The following is an example authentication using the PLAIN (see [RFC4616]) SASL mechanism (under a TLS protection layer, see [RFC4346]) and an initial client response:
... client connects to server and negotiates a TLS protection layer ... C: C01 CAPABILITY S: * CAPABILITY IMAP4rev1 SASL-IR AUTH=PLAIN S: C01 OK Completed C: A01 AUTHENTICATE PLAIN dGVzdAB0ZXN0AHRlc3Q= S: A01 OK Success (tls protection)
Note that even when a server supports this extension, the following negotiation (which does not use the initial response) is still valid and MUST be supported by the server:
... client connects to server and negotiates a TLS protection layer ... C: C01 CAPABILITY S: * CAPABILITY IMAP4rev1 SASL-IR AUTH=PLAIN S: C01 OK Completed C: A01 AUTHENTICATE PLAIN (note that there is a space following the "+" in the following line) S: + C: dGVzdAB0ZXN0AHRlc3Q= S: A01 OK Success (tls protection)
The following is an example authentication using the SASL EXTERNAL mechanism (defined in [RFC4422]) under a TLS protection layer (see [RFC4346]) and an empty initial client response:
... client connects to server and negotiates a TLS protection layer ... C: C01 CAPABILITY S: * CAPABILITY IMAP4rev1 SASL-IR AUTH=PLAIN AUTH=EXTERNAL S: C01 OK Completed C: A01 AUTHENTICATE EXTERNAL = S: A01 OK Success (tls protection)
This is in contrast with the handling of such a situation when an initial response is omitted:
... client connects to server and negotiates a TLS protection layer ... C: C01 CAPABILITY S: * CAPABILITY IMAP4rev1 SASL-IR AUTH=PLAIN AUTH=EXTERNAL S: C01 OK Completed C: A01 AUTHENTICATE EXTERNAL (note that there is a space following the "+" in the following line) S: + C: S: A01 OK Success (tls protection)
5. IANA Considerations
The IANA has added SASL-IR to the IMAP4 Capabilities Registry.
6. Security Considerations
The extension defined in this document is subject to many of the Security Considerations defined in [RFC3501] and [RFC4422].

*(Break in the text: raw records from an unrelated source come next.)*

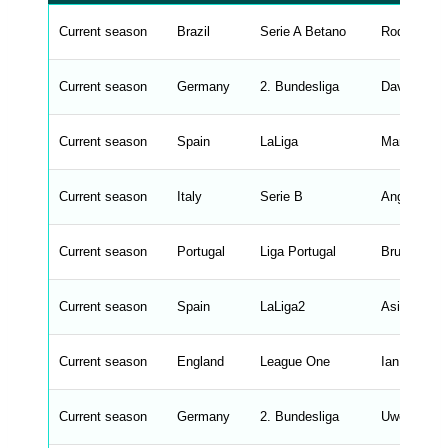
a
b
Current season
Brazil
Serie A Betano
Rodrigo Ch
l
e
s
_
Current season
Germany
2. Bundesliga
David Sieb
f
r
o
n
Current season
Spain
LaLiga
Marcus So
t
e
n
d
Current season
Italy
Serie B
Angelo Gre
_
s
t
Current season
r
Portugal
Liga Portugal
Bruno Lage
i
n
g
Current season
Spain
LaLiga2
Asier Garit
s
.
l
e
Current season
England
League One
Ian Evatt
n
g
h
t
Current season
Germany
2. Bundesliga
Uwe Rosler
M
e
n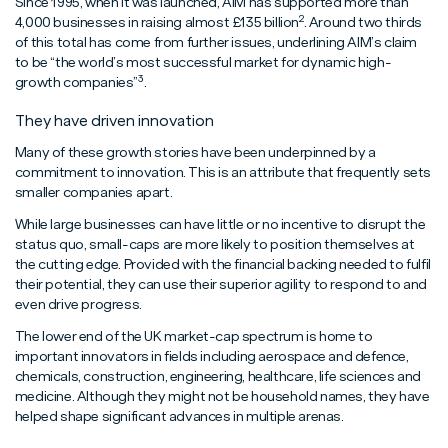
Since 1995, when it was launched, AIM has supported more than
2
4,000 businesses in raising almost £135 billion
. Around two thirds
of this total has come from further issues, underlining AIM’s claim
to be “the world’s most successful market for dynamic high-
3
growth companies”
.
They have driven innovation
Many of these growth stories have been underpinned by a
commitment to innovation. This is an attribute that frequently sets
smaller companies apart.
While large businesses can have little or no incentive to disrupt the
status quo, small-caps are more likely to position themselves at
the cutting edge. Provided with the financial backing needed to fulfil
their potential, they can use their superior agility to respond to and
even drive progress.
The lower end of the UK market-cap spectrum is home to
important innovators in fields including aerospace and defence,
chemicals, construction, engineering, healthcare, life sciences and
medicine. Although they might not be household names, they have
helped shape significant advances in multiple arenas.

Server implementations MUST treat the omission of an initial client response from the AUTHENTICATE command as defined by [RFC3501] (as if this extension did not exist).

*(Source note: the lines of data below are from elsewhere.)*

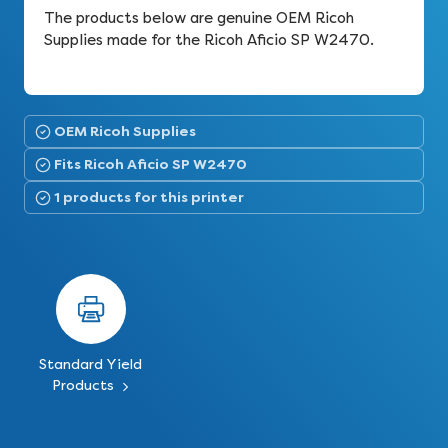
The products below are genuine OEM Ricoh
Supplies made for the Ricoh Aficio SP W2470.
OEM Ricoh Supplies
Fits Ricoh Aficio SP W2470
1 products for this printer
Standard Yield
Products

Although [RFC3501] has no express line length limitations, some implementations choose to enforce them anyway. Such implementations MUST be aware that the addition of the initial response parameter to AUTHENTICATE may increase the maximum line length that IMAP parsers may expect to support. Server implementations MUST be able to receive the largest possible initial client response that their supported mechanisms might receive.
7. Formal Syntax
The following syntax specification uses the Augmented Backus-Naur Form [RFC4234] notation. [RFC3501] defines the non-terminals capability, auth-type, and base64. capability =/ "SASL-IR" authenticate = "AUTHENTICATE" SP auth-type [SP (base64 / "=")] *(CRLF base64) ;;redefine AUTHENTICATE from [RFC3501]

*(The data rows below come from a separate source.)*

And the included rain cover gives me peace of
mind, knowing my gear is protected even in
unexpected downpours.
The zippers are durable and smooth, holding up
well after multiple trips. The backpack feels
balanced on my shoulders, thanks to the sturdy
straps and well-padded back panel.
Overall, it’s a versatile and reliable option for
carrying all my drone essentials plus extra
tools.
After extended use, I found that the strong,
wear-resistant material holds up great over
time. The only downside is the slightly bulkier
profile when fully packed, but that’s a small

The authors would like to acknowledge the contributions of Ken Murchison and Mark Crispin, along with the rest of the IMAPEXT Working Group for their assistance in reviewing this document.
Alexey Melnikov and Cyrus Daboo also had some early discussions about this extension.
9.1. Normative References
[RFC2119] Bradner, S., "Key words for use in RFCs to Indicate Requirement Levels", BCP 14, RFC 2119, March 1997. [RFC3501] Crispin, M., "INTERNET MESSAGE ACCESS PROTOCOL - VERSION 4rev1", RFC 3501, March 2003. [RFC4234] Crocker, D. and P. Overell, "Augmented BNF for Syntax Specifications: ABNF", RFC 4234, October 2005. [RFC4422] Melnikov, A. and K. Zeilenga, "Simple Authentication and Security Layer (SASL)", RFC 4422, June 2006. [RFC4648] Josefsson, S., "The Base16, Base32, and Base64 Data Encodings", RFC 4648, October 2006.
9.2. Informative References
[RFC4616] Zeilenga, K., "The PLAIN Simple Authentication and Security Layer (SASL) Mechanism", RFC 4616, August 2006. [RFC4346] Dierks, T. and E. Rescorla, "The Transport Layer Security (TLS) Protocol Version 1.1", RFC 4346, April 2006.